- Exercise instructions -
In the data that follows, find the line with "nationally exceeds the"; transcribe it, every later line up to the one with "the highest level", and that line as well, exactly and with no others.

[Opening Source data section]

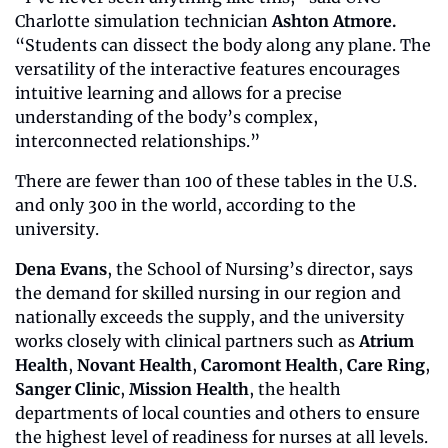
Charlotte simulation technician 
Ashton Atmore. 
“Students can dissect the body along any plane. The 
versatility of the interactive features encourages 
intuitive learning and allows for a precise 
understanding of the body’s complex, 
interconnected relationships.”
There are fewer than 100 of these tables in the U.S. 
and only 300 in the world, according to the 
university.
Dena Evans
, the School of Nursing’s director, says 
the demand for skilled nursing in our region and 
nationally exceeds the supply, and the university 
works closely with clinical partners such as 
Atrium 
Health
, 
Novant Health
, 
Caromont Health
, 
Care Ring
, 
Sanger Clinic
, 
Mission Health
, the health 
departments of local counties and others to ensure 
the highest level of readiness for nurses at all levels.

[Closing Source data section]
[Opening Source data section]

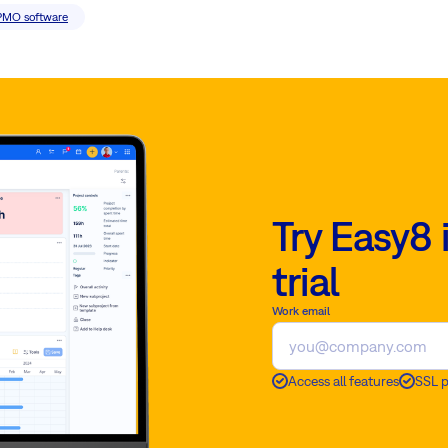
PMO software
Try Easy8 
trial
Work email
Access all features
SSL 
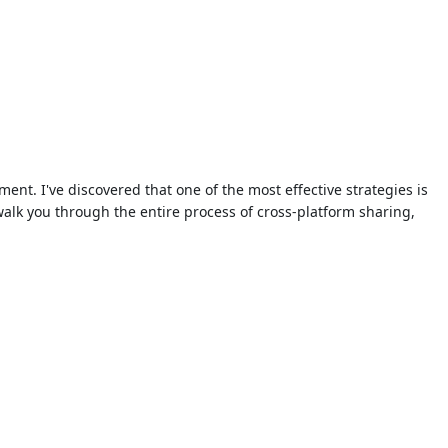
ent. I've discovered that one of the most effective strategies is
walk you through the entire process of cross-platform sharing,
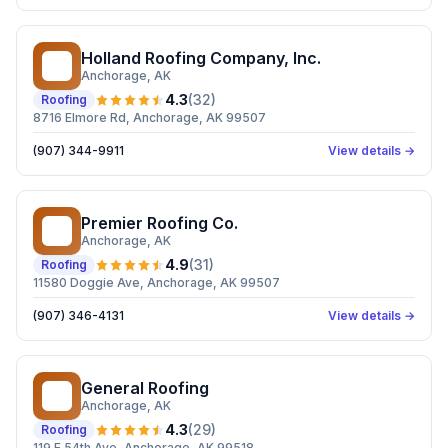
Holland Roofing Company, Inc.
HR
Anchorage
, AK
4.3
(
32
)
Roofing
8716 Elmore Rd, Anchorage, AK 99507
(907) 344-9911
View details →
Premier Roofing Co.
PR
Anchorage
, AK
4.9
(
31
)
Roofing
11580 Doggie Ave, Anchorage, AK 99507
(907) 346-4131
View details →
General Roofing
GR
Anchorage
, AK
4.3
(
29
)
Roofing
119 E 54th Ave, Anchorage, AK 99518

[Closing Source data section]
[Opening Source data section]

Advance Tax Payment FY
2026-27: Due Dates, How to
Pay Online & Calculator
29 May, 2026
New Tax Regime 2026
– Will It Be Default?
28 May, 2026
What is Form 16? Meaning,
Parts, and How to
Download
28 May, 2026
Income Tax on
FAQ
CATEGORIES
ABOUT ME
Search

[Closing Source data section]

- Result of this task -
nationally exceeds the supply, and the university 
works closely with clinical partners such as 
Atrium 
Health
, 
Novant Health
, 
Caromont Health
, 
Care Ring
, 
Sanger Clinic
, 
Mission Health
, the health 
departments of local counties and others to ensure 
the highest level of readiness for nurses at all levels.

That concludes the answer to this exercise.